As her roles in stock melodramas became more frequent, her formal schooling became more irregular and before long classes were behind her and the vaudeville stage was her life.

The next step was Broadway, where she made her debut in 1911, and went on to a string of successes that helped her learn her craft, won her a growing audience and enhanced her earning power as a vaudeville performer.

Finally, in 1926, came a milestone. She wrote for herself not a single song or a simple sketch, as she had been doing, but an entire play. It opened on Broadway April 26, 1926. It had a simple title but one that was to epitomize her life and career.
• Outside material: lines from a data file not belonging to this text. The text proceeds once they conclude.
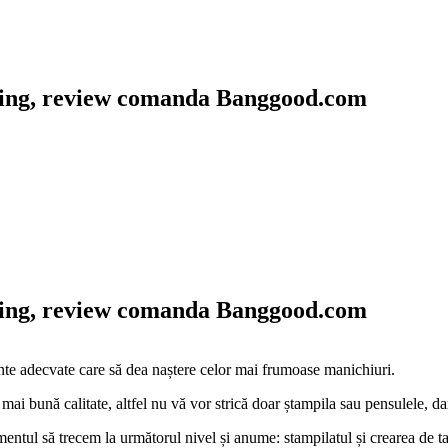
amping, review comanda Banggood.com
amping, review comanda Banggood.com
nte adecvate care să dea naștere celor mai frumoase manichiuri.
mai bună calitate, altfel nu vă vor strică doar ștampila sau pensulele, da
entul să trecem la următorul nivel și anume: stampilatul și crearea de t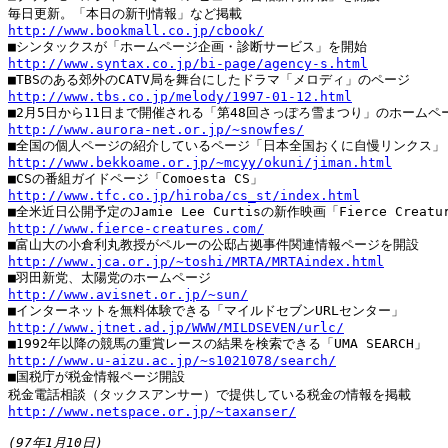
http://www.bookmall.co.jp/cbook/
http://www.syntax.co.jp/bi-page/agency-s.html
http://www.tbs.co.jp/melody/1997-01-12.html
http://www.aurora-net.or.jp/~snowfes/
http://www.bekkoame.or.jp/~mcyy/okuni/jiman.html
http://www.tfc.co.jp/hiroba/cs_st/index.html
http://www.fierce-creatures.com/
http://www.jca.or.jp/~toshi/MRTA/MRTAindex.html
http://www.avisnet.or.jp/~sun/
http://www.jtnet.ad.jp/WWW/MILDSEVEN/urlc/
http://www.u-aizu.ac.jp/~s1021078/search/

■国税庁が税金情報ページ開設

http://www.netspace.or.jp/~taxanser/
(97年1月10日)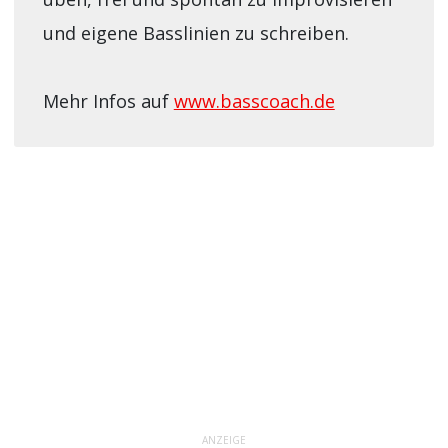
und eigene Basslinien zu schreiben.
Mehr Infos auf
www.basscoach.de
ANZEIGE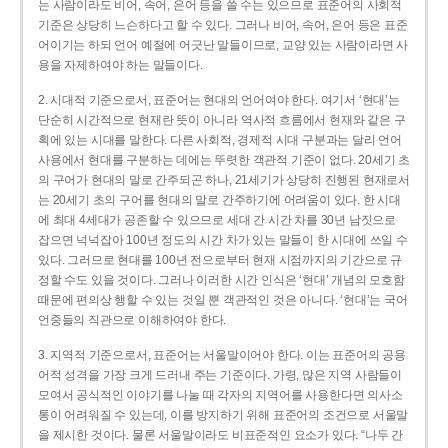
는 사람이라도 비어, 속어, 은어 등을 쓸 수는 있으므로 표준어의 사회적
기준은 상당히 느슨하다고 할 수 있다. 그러나 비어, 속어, 은어 등은 표준
어이기는 하되 언어 예절에 어긋난 말들이므로, 교양 있는 사람이라면 사
용을 자제하여야 하는 말들이다.
2. 시대적 기준으로서, 표준어는 현대의 언어여야 한다. 여기서 ‘현대’는
단순히 시간적으로 현재란 뜻이 아니라 역사적 흐름에서 현재와 같은 구
획에 있는 시대를 말한다. 다른 사회적, 경제적 시대 구분과는 달리 언어
사용에서 현대를 구분하는 데에는 뚜렷한 객관적 기준이 없다. 20세기 초
의 구어가 현대의 말로 간주되곤 하나, 21세기가 상당히 진행된 현재로서
는 20세기 초의 구어를 현대의 말로 간주하기에 어려움이 있다. 한 시대
에 최대 4세대가 공존할 수 있으므로 세대 간 시간 차를 30년 남짓으로
잡으면 넉넉잡아 100년 정도의 시간 차가 있는 말들이 한 시대에 쓰일 수
있다. 그러므로 현대를 100년 전으로부터 현재 시점까지의 기간으로 규
정할 수도 있을 것이다. 그러나 이러한 시간 인식은 ‘현대’ 개념의 모호함
때문에 편의상 행할 수 있는 것일 뿐 객관적인 것은 아니다. ‘현대’는 국어
언중들의 직관으로 이해하여야 한다.
3. 지역적 기준으로서, 표준어는 서울말이어야 한다. 이는 표준어의 공용
어적 성격을 가장 크게 드러내 주는 기준이다. 가령, 많은 지역 사람들이
모여서 공식적인 이야기를 나눌 때 각자의 지역어를 사용한다면 의사소
통이 어려워질 수 있는데, 이를 방지하기 위해 표준어의 조건으로 서울말
을 제시한 것이다. 물론 서울말이라도 비표준적인 요소가 있다. “나두 간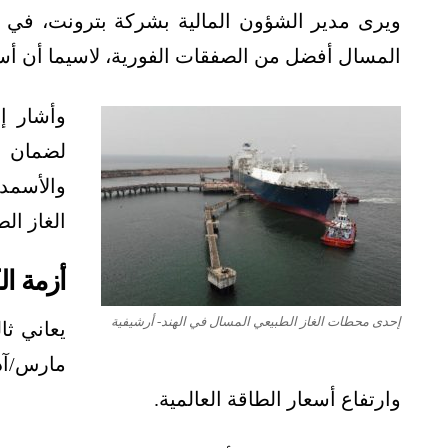
ويرى مدير الشؤون المالية بشركة بترونت، في ك
المسال أفضل من الصفقات الفورية، لاسيما أن أسع
وأشار إ
لضمان ا
والأسمدة
الغاز ال
أزمة ال
إحدى محطات الغاز الطبيعي المسال في الهند- أرشيفية
يعاني ثا
وارتفاع أسعار الطاقة العالمية.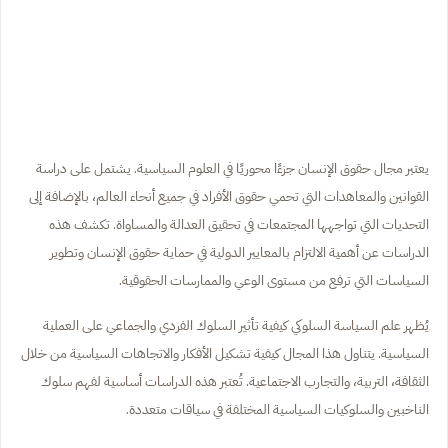
يعتبر مجال حقوق الإنسان جزءًا محوريًا في العلوم السياسية. يشتمل على دراسة
القوانين والمعاهدات التي تحمي حقوق الأفراد في جميع أنحاء العالم، بالإضافة إلى
التحديات التي تواجهها المجتمعات في تحقيق العدالة والمساواة. تكشف هذه
الدراسات عن أهمية الالتزام بالمعايير الدولية في حماية حقوق الإنسان وتطوير
السياسات التي ترفع من مستوى الوعي والممارسات الحقوقية.
يُظهر علم السياسة السلوكي كيفية تأثير السلوك الفردي والجماعي على العملية
السياسية. يتناول هذا المجال كيفية تشكيل الأفكار والاتجاهات السياسية من خلال
الثقافة، التربية، والتجارب الاجتماعية. تُعتبر هذه الدراسات أساسية لفهم سلوك
الناخبين والسلوكيات السياسية المختلفة في سياقات متعددة.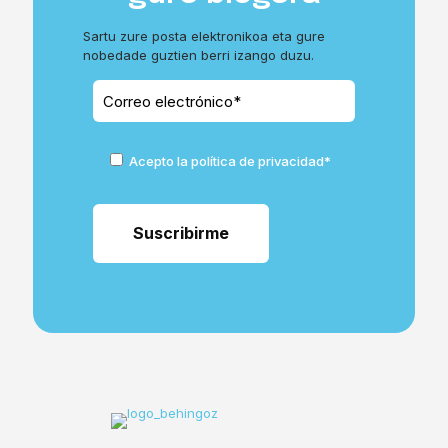
Sartu zure posta elektronikoa eta gure
nobedade guztien berri izango duzu.
Acepto la política de privacidad*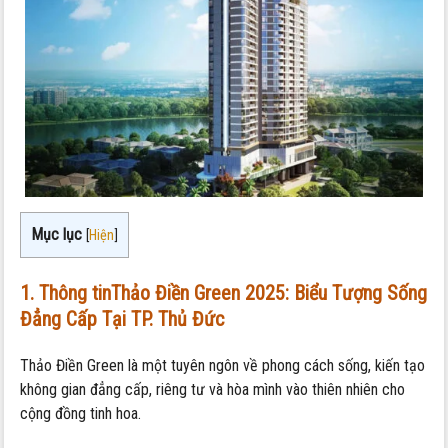
Mục lục
[
Hiện
]
1. Thông tinThảo Điền Green 2025: Biểu Tượng Sống
Đẳng Cấp Tại TP. Thủ Đức
Thảo Điền Green là một tuyên ngôn về phong cách sống, kiến tạo
không gian đẳng cấp, riêng tư và hòa mình vào thiên nhiên cho
cộng đồng tinh hoa.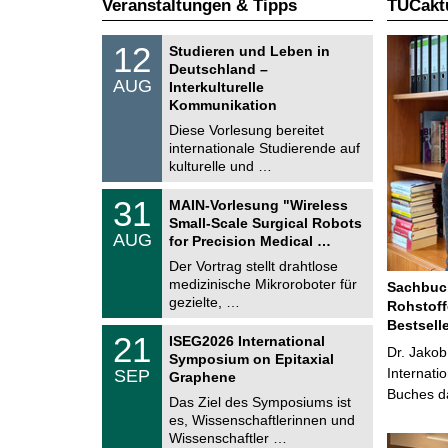
Veranstaltungen & Tipps
TUCaktu
S
1
12
Studieren und Leben in
o
2
Deutschland –
n
.
AUG
s
Interkulturelle
0
t
Kommunikation
8
i
.
Diese Vorlesung bereitet
g
2
e
internationale Studierende auf
0
kulturelle und …
2
6
T
3
31
MAIN-Vorlesung "Wireless
U
1
Small-Scale Surgical Robots
C
.
AUG
h
for Precision Medical …
0
e
8
Der Vortrag stellt drahtlose
m
.
medizinische Mikroroboter für
n
Sachbuch
2
i
gezielte, …
Rohstoff
0
t
2
Bestsell
z
T
6
2
21
ISEG2026 International
U
Dr. Jakob
1
Symposium on Epitaxial
C
.
Internati
SEP
h
Graphene
0
e
Buches da
9
Das Ziel des Symposiums ist
m
.
es, Wissenschaftlerinnen und
n
2
i
Wissenschaftler …
0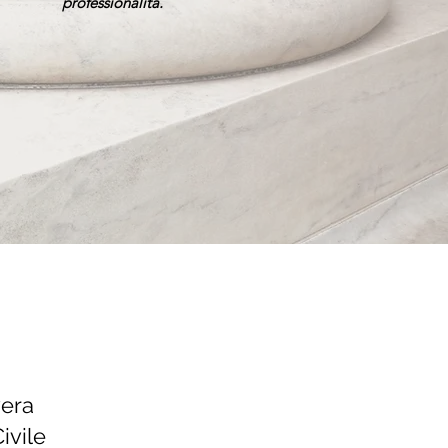
professionalità.
vera
Civile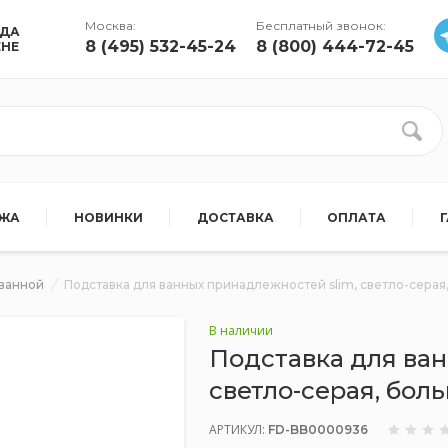
Москва:
Бесплатный звонок:
УДА
8 (495) 532-45-24
8 (800) 444-72-45
ЕНЕ
АЖА
НОВИНКИ
ДОСТАВКА
ОПЛАТА
 ванной
Подставка для ванных принадлежностей slim, светло-серая
В наличии
Подставка для ван
светло-серая, бол
АРТИКУЛ:
FD-BB0000936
It was called "Sex."

"Sex" ran for 375 performances before New York police, pressured by a Society for the Suppression of Vice, closed the play and arrested Miss West, the author and star, on a charge of corrupting the morals of youth.

She was convicted, served an eight-day jail term, and drew no small amount of attention.

A few weeks later she opened in a new show, this time in New Jersey, and in 1928 came the celebrated "Diamond Lil" of whose title character Miss West once said, with what seemed a fair degree of accuracy, "I'm her and she's me."

"Diamond Lil," in which a dazzling Miss West regally descended a dance hall staircase and in which she lay abed perusing the "Police Gazette," was the show in which audiences first heard the immortal "Come up and see me sometime . . ." that was ever after identified with Miss West.

There were other lines in the show to characterize Miss West as a brassy, jaunty woman of fun and pleasure.

"Your hands, your lips, your hair, your magnificent shoulders . . ." an admirer rhapsodized.

To which Miss West, a woman pioneer of the sexual wisecrack, responded "What're you doin' honey -- makin' love or takin' inventory?"

With her legend growing, it was off to Hollywood for Miss West, who started on screen with a bit part in "Night After Night" with George Raft and went on to appear in "She Done Him Wrong," "I'm No Angel" and "Klondike Annie."

"My Little Chickadee," in which she appeared with W. C. Fields, has become something of a classic.

The careful creator of her own legend became in 1934 and 1935 the highest paid woman in the United States, a fact that no doubt helped enhance the easygoing egotism for which she was known.

"I don't like myself," she once told an interviewer, "I'm crazy about myself."

After 24 years out of the movies, Miss West, still flaunting her public image of egregious and self-parodying bad taste, left her mirror-lined bedroom to appear in 1970 in "Myra Breckenridge." "Sextette," in 1977 was her last movie, her 12th.

Although long absent from the screen, the famed actress toured for years in such shows as "Catherine the Great," in which she was the only woman, and in revivals of "Diamond Lil," determinedly maintaining an agelessly youthful appearance.

She played nightclubs, bedecked in feathers and satin, singing whispery voiced renditions of such numbers as "I Want to Do All Day What I Do All Night."

"A real star never stops," she said. Miss West was released from Good Samaritan Hospital earlier this month after three months of care for a stroke and a concussion. She had been admitted in August, and suffered the stroke while in the hospital.